Book Diaries - Putting Text to Paper

In Military History, Featured

My last Book Diary was titled “Writing the Book.” I talked more about creating the outline than actually writing the book, however. So how do I actually write the book?

Before I wrote my first book I spent six years writing magazine articles. I got my introduction to Osprey (and they got their introduction to me) through a number of articles I wrote for Osprey Military Journal back in the late 1990s. When that ceased, its editor, Marcus Cowper, invited me to submit a book proposal.

My first appearance with Osprey was in this issue of Osprey Military Journal

I had never written a book. Marcus recognized something in me, and talked me through writing a proposal for American Heavy Frigates. Sure enough, a few months later I had a contract for the book in hand. I signed it, sent it back, and realized I had a book to write.

I did not know how to write a 15,000-word book. After the initial panic, I decided to approach the effort as if I were writing a set of linked magazine articles. I knew I could write magazine articles. I had been successfully doing it for years. I tried it and it worked. Other Osprey authors may use different approaches.

That is why an outline is a necessary first step before I can put words to paper. It provides structure, forming the backbone of the narrative. It is the list of articles I need to create for my book. Without an outline, my book would be an invertebrate creature, a crawling earthworm rather than a soaring eagle.

I take my word budget for every subsection and develop an article about the topic. Design and Development – Royal Navy: 1,500 words. Present the design and development of Royal Navy seaplane and aircraft carriers in 1,500 words. Operational History 1916-1917: 1,000 words. Discuss major operational uses of seaplane and aircraft carriers in 1,000 words. And so on.

It sounds a lot more constraining than it really is. You can say a lot in 1,500, 1,000, or 500 words – if you use those words effectively. You focus on the major points. Normally I list the points I want in the section, write the section, and then make sure they are all there. Sometimes you lack space for something really, really interesting. Not a problem. Drop it into a caption or the plate text.

In some ways it is like writing a structured poem. You want to worry about word count? Consider the sonnet. A sonnet has to have fourteen lines with an octave (eight lines) presenting a proposition and a sestet (six lines) resolving it. Each line is written in iambic pentameter (ten syllables, with every even syllable stressed). Throwing in an extra line or two, or a few extra words on some of the lines does not improve the work.

This guy never needed to put extra words into his sonnets

Word count forces me to avoid repetition. I have to make every word in every caption, every section, and every plate explanation count. If I cover an item in one place, I avoid repeating it elsewhere, so I can discuss something I did not present in that space.

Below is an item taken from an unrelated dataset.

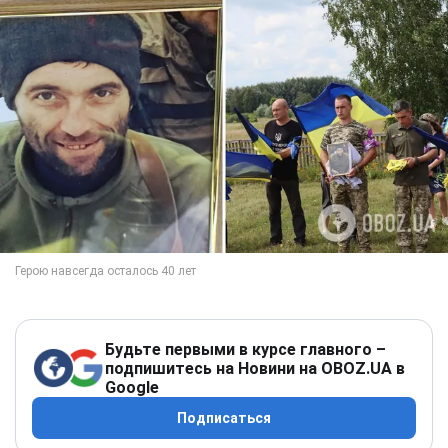
Будьте первыми в курсе главного –
подпишитесь на Новини на OBOZ.UA в
Google
Подписаться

I also end up eliminating unnecessary words. My first drafts tend to be ten to twenty percent higher than my word allocation. I let it sit a day or two, then come back and “squeeze out the air.” I eliminate words which take up space without adding meaning. Believe me; I put in a lot of unnecessary words in a first draft, generally.

I did it in the last sentence. On rewrite it becomes “I put in many unnecessary words in first drafts.” Notice what I cut out? The sentence went from 15 words to nine. Did the rewritten sentence lose any meaning? I do not think so, yet it took 40% fewer words.

Other techniques help. I use lots of active voice. “Turkish shells fired from the mainland soon struck Ben-my-Chree,” uses fewer words than “Ben-my-Chree was soon struck by shells fired by Turkish guns on the mainland.” I eliminate unnecessary adjectives. I remove roundabout language. Phrases like “In the opinion of the author” or “It is impossible to know what his intentions were” are excised. The first adds nothing, and is removed entirely. The second becomes “his intentions were unknown,” or simply omitted.

How many words do I need to describe this?

The result (I hope) is tightly-written text, filled with facts and direct prose, empty of unnecessary words.

There is still a little more. I still have the editing process and plate development to discuss before we are through. Plus, I plan to close the series with a piece on something which directly links my earlier, sailing-era New Vanguards with this one.